NEW YORK (Reuters) – The international writers group PEN announced participants and programs for its annual World Voices Festival of International Literature on Thursday, featuring Salman Rushdie, Ian McEwan, Joyce Carol Oates and actress Mia Farrow.

The festival, which runs from April 29 though May 4 and includes 82 events, will bring together 170 writers from 51 countries in a series of discussions, readings, interviews and performances.

“This will be our biggest and best celebration of literature yet,” the festival’s director Caro Llewellyn said on board the ocean liner Queen Mary 2, where this year’s event was previewed.

PEN American Center’s president Francine Prose noted that this year’s theme of “Public Lives/Private Lives” was particularly apt, given that “our (U.S.) borders are becoming increasingly closed.”

Prose cited U.S. immigration officials’ refusal this week to admit British writer Sebastian Horsley into the country on grounds of “moral turpitude.”

Horsley’s autobiography, “Dandy in the Underworld,” is a detailed chronicle of the writer’s extensive experiences with drugs and prostitution. “God bless America, land of the free, but sadly not the home of the depraved,” the writer said after being sent back to London.

“Public Lives/Private Lives,” the festival’s opening night event, features Annie Proulx, A.B Yehoshua, Peter Esterhazy, Michael Ondaatje, Carol Bracho, McEwan, Rian Malan and Evelyn Schlag in an examination of the schism between the public lives of famous writers and their often very private natures.

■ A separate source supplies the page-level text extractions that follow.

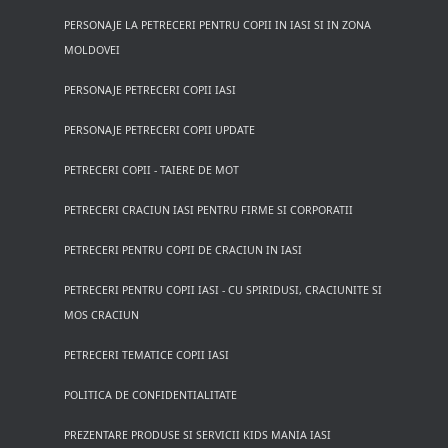
PERSONAJE LA PETRECERI PENTRU COPII IN IASI SI IN ZONA
MOLDOVEI
PERSONAJE PETRECERI COPII IASI
PERSONAJE PETRECERI COPII UPDATE
PETRECERI COPII - TAIERE DE MOT
PETRECERI CRACIUN IASI PENTRU FIRME SI CORPORATII
PETRECERI PENTRU COPII DE CRACIUN IN IASI
PETRECERI PENTRU COPII IASI - CU SPIRIDUSI, CRACIUNITE SI
MOS CRACIUN
PETRECERI TEMATICE COPII IASI
POLITICA DE CONFIDENTIALITATE
PREZENTARE PRODUSE SI SERVICII KIDS MANIA IASI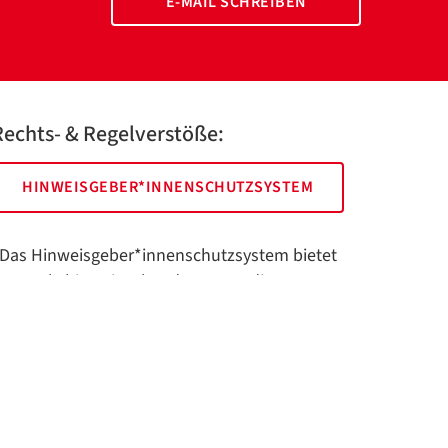
E-MAIL SCHREIBEN
Rechts- & Regelverstöße:
HINWEISGEBER*INNENSCHUTZSYSTEM
Das Hinweisgeber*innenschutzsystem bietet
hnen als hinweisgebende Person die
öglichkeit, anonym und sicher Hinweise
nzuzeigen.
Impressum
Datenschutz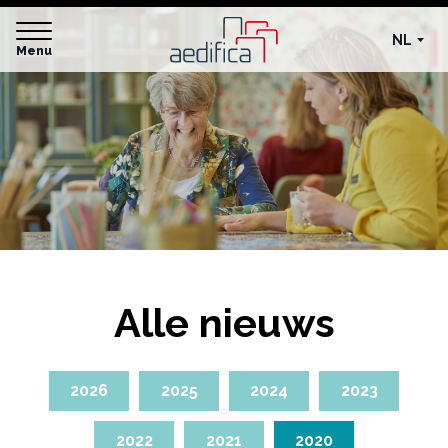
NL
Menu
Alle nieuws
2026
2025
2024
2023
2022
2021
2020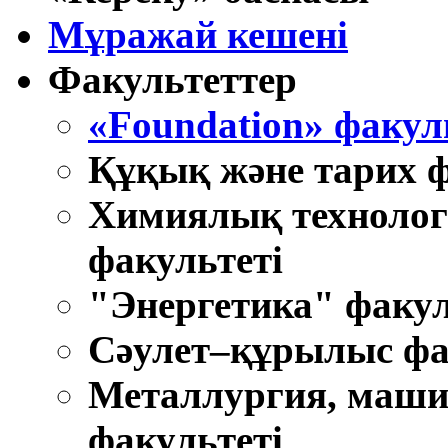
Мұражай кешені
Факультеттер
«Foundation» факул
Құқық және тарих ф
Химиялық технолог
факультеті
"Энергетика" факул
Cәулет–құрылыс фа
Металлургия, маши
факультеті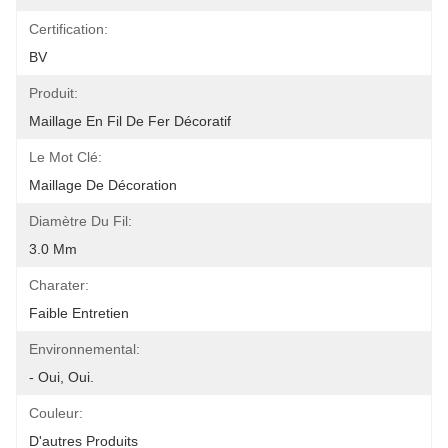
Certification:
BV
Produit:
Maillage En Fil De Fer Décoratif
Le Mot Clé:
Maillage De Décoration
Diamètre Du Fil:
3.0 Mm
Charater:
Faible Entretien
Environnemental:
- Oui, Oui.
Couleur:
D'autres Produits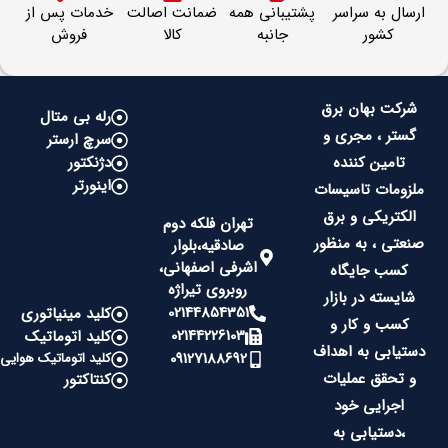
ارسال به سراسر
پشتیبانی همه
ضمانت اصالت
خدمات پس از
کشور
جانبه
کالا
فروش
شرکت بهان برق
رله بی متال
گستر ، مجری و
سرچ ارستر
تامین کننده
دژنکتور
اینورتر
ملزومات تاسیسات
الکتریکی و برق
تهران فلکه دوم
صنعتی ، به منظور
صادقیه،بلوار
اشرفی اصفهانی،
کسب جایگاه
روبروی تیراژه
شایسته در بازار
02144854351
کلید مینیاتوری
کسب و کار و
02144226103
کلید اتوماتیک
دستیابی به اهداف
09127188692
کلید اتوماتیک هوایی
و تحقق عملیات
کنتاکتور
اجرایی خود
،دستیابی به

Other highlights include a discussion of the Darfur crisis with actress Farrow and French intellectual Bernard-Henri Levy; an evening with Mario Vargas Llosa, Umberto Eco and PEN World Voice chairman Rushdie entitled “The Three Musketeers Reunited”; a conversation with McEwan and Harvard academic Steven Pinker and an on-stage interview of Oates, author of the Pulitzer Prize nominated books “Black Water,” “What I Lived For” and “Blonde.”